● Task data

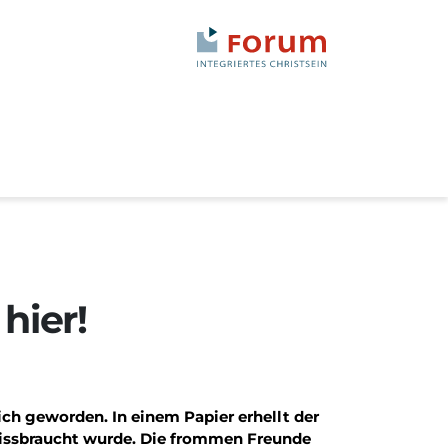
hier!
ich geworden. In einem Papier erhellt der
 missbraucht wurde. Die frommen Freunde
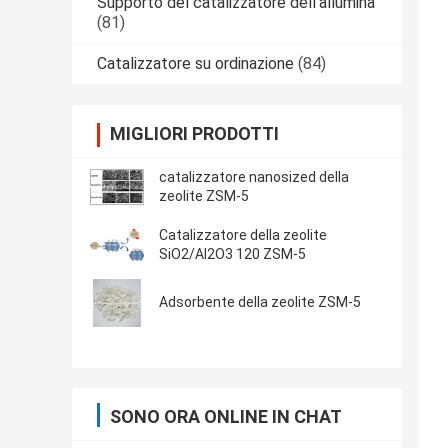
Supporto del catalizzatore dell'allumina
(81)
Catalizzatore su ordinazione
(84)
MIGLIORI PRODOTTI
catalizzatore nanosized della
zeolite ZSM-5
Catalizzatore della zeolite
SiO2/Al2O3 120 ZSM-5
Adsorbente della zeolite ZSM-5
SONO ORA ONLINE IN CHAT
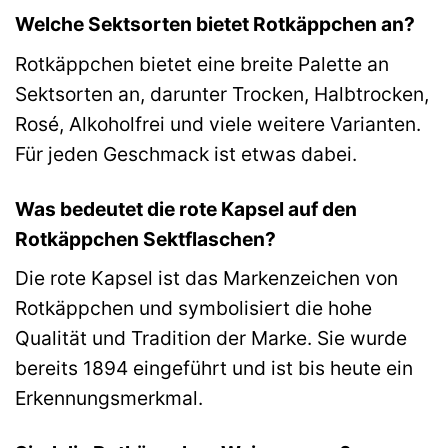
Welche Sektsorten bietet Rotkäppchen an?
Rotkäppchen bietet eine breite Palette an
Sektsorten an, darunter Trocken, Halbtrocken,
Rosé, Alkoholfrei und viele weitere Varianten.
Für jeden Geschmack ist etwas dabei.
Was bedeutet die rote Kapsel auf den
Rotkäppchen Sektflaschen?
Die rote Kapsel ist das Markenzeichen von
Rotkäppchen und symbolisiert die hohe
Qualität und Tradition der Marke. Sie wurde
bereits 1894 eingeführt und ist bis heute ein
Erkennungsmerkmal.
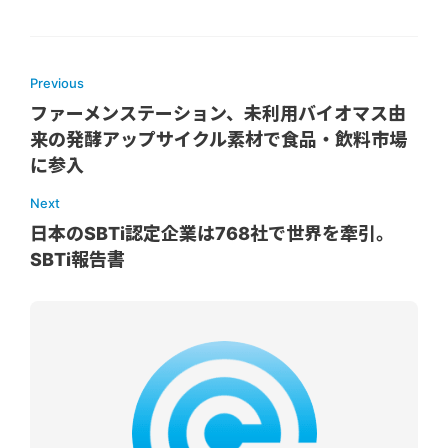
Previous
ファーメンステーション、未利用バイオマス由
来の発酵アップサイクル素材で食品・飲料市場
に参入
Next
日本のSBTi認定企業は768社で世界を牽引。
SBTi報告書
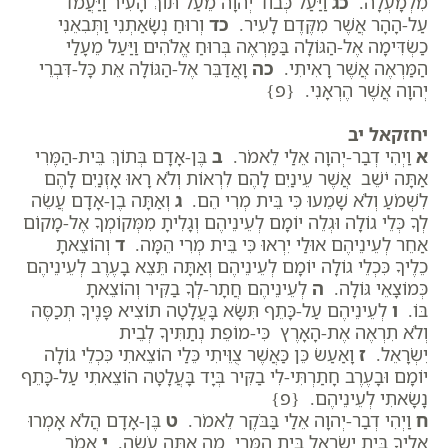
מִלְמָעְלָה.
כג
וַיַּעַל כְּבוֹד יְהוָה מֵעַל תּוֹךְ הָעִיר וַיַּעֲמֹד
עַל-הָהָר אֲשֶׁר מִקֶּדֶם לָעִיר.
כד
וְרוּחַ נְשָׂאַתְנִי וַתְּבִאֵנִי
כַשְׂדִּימָה אֶל-הַגּוֹלָה בַּמַּרְאֶה בְּרוּחַ אֱלֹהִים וַיַּעַל מֵעָלַי
הַמַּרְאֶה אֲשֶׁר רָאִיתִי.
כה
וָאֲדַבֵּר אֶל-הַגּוֹלָה אֵת כָּל-דִּבְרֵי
יְהוָה אֲשֶׁר הֶרְאָנִי. {פ}
יחזקאל יב
א
וַיְהִי דְבַר-יְהוָה אֵלַי לֵאמֹר.
ב
בֶּן-אָדָם בְּתוֹךְ בֵּית-הַמֶּרִי
אַתָּה יֹשֵׁב אֲשֶׁר עֵינַיִם לָהֶם לִרְאוֹת וְלֹא רָאוּ אָזְנַיִם לָהֶם
לִשְׁמֹעַ וְלֹא שָׁמֵעוּ כִּי בֵּית מְרִי הֵם.
ג
וְאַתָּה בֶן-אָדָם עֲשֵׂה
לְךָ כְּלֵי גוֹלָה וּגְלֵה יוֹמָם לְעֵינֵיהֶם וְגָלִיתָ מִמְּקוֹמְךָ אֶל-מָקוֹם
אַחֵר לְעֵינֵיהֶם אוּלַי יִרְאוּ כִּי בֵּית מְרִי הֵמָּה.
ד
וְהוֹצֵאתָ
כֵלֶיךָ כִּכְלֵי גוֹלָה יוֹמָם לְעֵינֵיהֶם וְאַתָּה תֵּצֵא בָעֶרֶב לְעֵינֵיהֶם
כְּמוֹצָאֵי גּוֹלָה.
ה
לְעֵינֵיהֶם חֲתָר-לְךָ בַקִּיר וְהוֹצֵאתָ
בּוֹ.
ו
לְעֵינֵיהֶם עַל-כָּתֵף תִּשָּׂא בָּעֲלָטָה תוֹצִיא פָּנֶיךָ תְכַסֶּה
וְלֹא תִרְאֶה אֶת-הָאָרֶץ כִּי-מוֹפֵת נְתַתִּיךָ לְבֵית
יִשְׂרָאֵל.
ז
וָאַעַשׂ כֵּן כַּאֲשֶׁר צֻוֵּיתִי כֵּלַי הוֹצֵאתִי כִּכְלֵי גוֹלָה
יוֹמָם וּבָעֶרֶב חָתַרְתִּי-לִי בַקִּיר בְּיָד בָּעֲלָטָה הוֹצֵאתִי עַל-כָּתֵף
נָשָׂאתִי לְעֵינֵיהֶם. {פ}
ח
וַיְהִי דְבַר-יְהוָה אֵלַי בַּבֹּקֶר לֵאמֹר.
ט
בֶּן-אָדָם הֲלֹא אָמְרוּ
אֵלֶיךָ בֵּית יִשְׂרָאֵל בֵּית הַמֶּרִי מָה אַתָּה עֹשֶׂה.
י
אֱמֹר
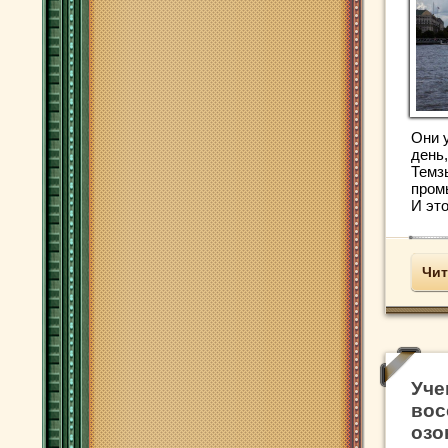
Они 
день,
Темз
пром
И это
Чит
Уче
вос
озо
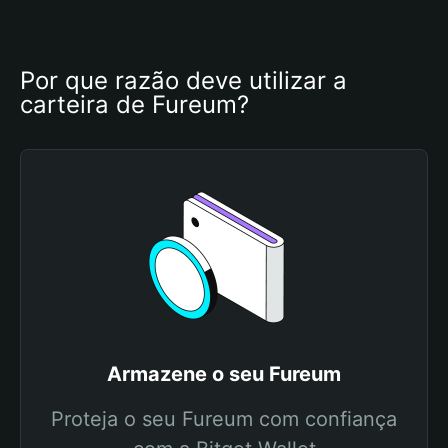
Por que razão deve utilizar a 
carteira de Fureum?
Armazene o seu Fureum
Proteja o seu Fureum com confiança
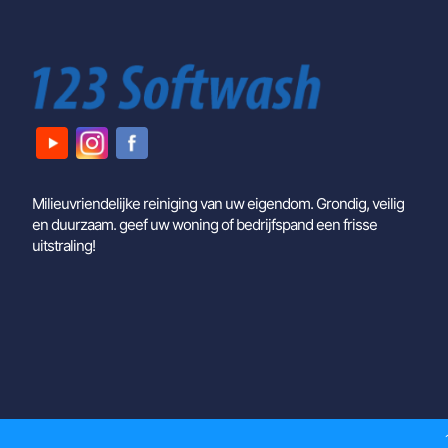
Milieuvriendelijke reiniging van uw eigendom. Grondig, veilig
en duurzaam. geef uw woning of bedrijfspand een frisse
uitstraling!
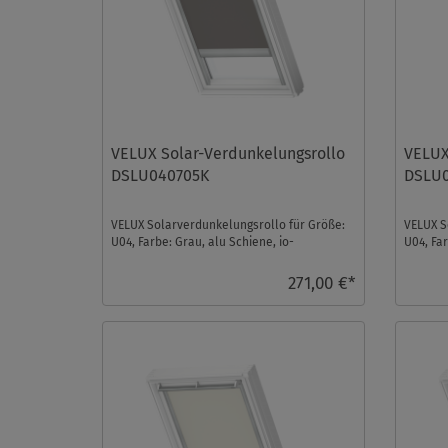
VELUX Solar-Verdunkelungsrollo
VELUX
DSLU040705K
DSLU
VELUX Solarverdunkelungsrollo für Größe:
VELUX S
U04, Farbe: Grau, alu Schiene, io-
U04, Far
homecontrol kompatibel ...
homecon
271,00 €*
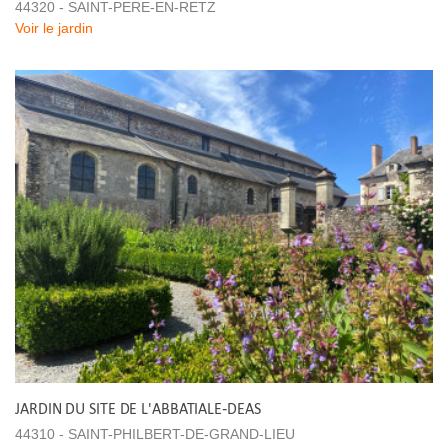
44320 - SAINT-PERE-EN-RETZ
Voir le jardin
JARDIN DU SITE DE L'ABBATIALE-DEAS
44310 - SAINT-PHILBERT-DE-GRAND-LIEU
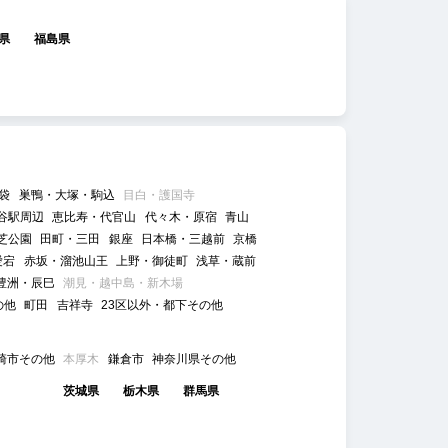
県
福島県
袋
巣鴨・大塚・駒込
目白・護国寺
谷駅周辺
恵比寿・代官山
代々木・原宿
青山
芝公園
田町・三田
銀座
日本橋・三越前
京橋
愛宕
赤坂・溜池山王
上野・御徒町
浅草・蔵前
豊洲・辰巳
潮見・越中島・新木場
の他
町田
吉祥寺
23区以外・都下その他
崎市その他
本厚木
鎌倉市
神奈川県その他
茨城県
栃木県
群馬県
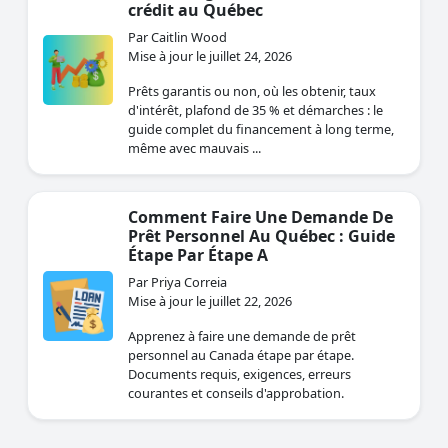
crédit au Québec
Par Caitlin Wood
Mise à jour le juillet 24, 2026
Prêts garantis ou non, où les obtenir, taux
d'intérêt, plafond de 35 % et démarches : le
guide complet du financement à long terme,
même avec mauvais ...
Comment Faire Une Demande De
Prêt Personnel Au Québec : Guide
Étape Par Étape A
Par Priya Correia
Mise à jour le juillet 22, 2026
Apprenez à faire une demande de prêt
personnel au Canada étape par étape.
Documents requis, exigences, erreurs
courantes et conseils d'approbation.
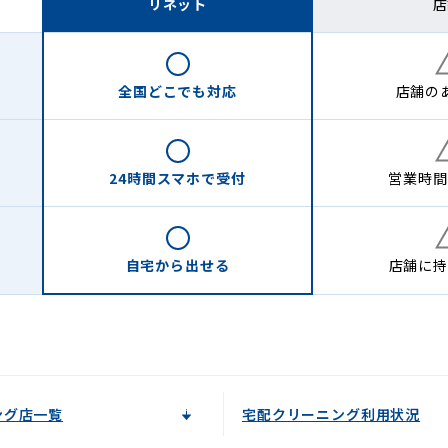
リネット
店
全国どこでも
対応
店舗の
24時間
スマホで受付
営業時間
自宅から
出せる
店舗に
持
ング店一覧
宅配クリーニング利用状況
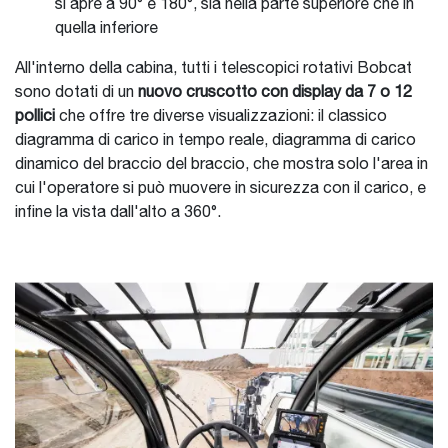
si apre a 90° e 180°, sia nella parte superiore che in
quella inferiore
All'interno della cabina, tutti i telescopici rotativi Bobcat
sono dotati di un
nuovo cruscotto con display da 7 o 12
pollici
che offre tre diverse visualizzazioni: il classico
diagramma di carico in tempo reale, diagramma di carico
dinamico del braccio del braccio, che mostra solo l'area in
cui l'operatore si può muovere in sicurezza con il carico, e
infine la vista dall'alto a 360°.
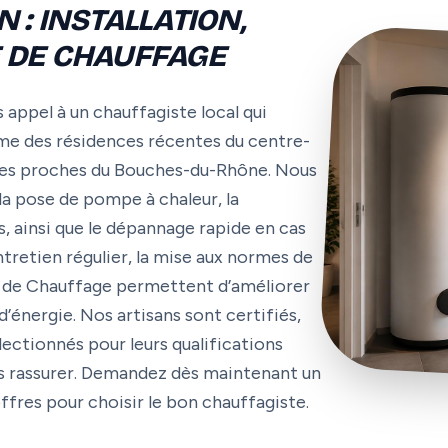
: INSTALLATION,
 DE CHAUFFAGE
 appel à un chauffagiste local qui
me des résidences récentes du centre-
unes proches du Bouches-du-Rhône. Nous
 la pose de pompe à chaleur, la
, ainsi que le dépannage rapide en cas
ntretien régulier, la mise aux normes de
me de Chauffage permettent d’améliorer
énergie. Nos artisans sont certifiés,
lectionnés pour leurs qualifications
ous rassurer. Demandez dès maintenant un
ffres pour choisir le bon chauffagiste.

● Task instructions
If a line of the data contains the word "Rotkäppchen", count it; say how many such lines there are and nothing else.

● Problem solution
4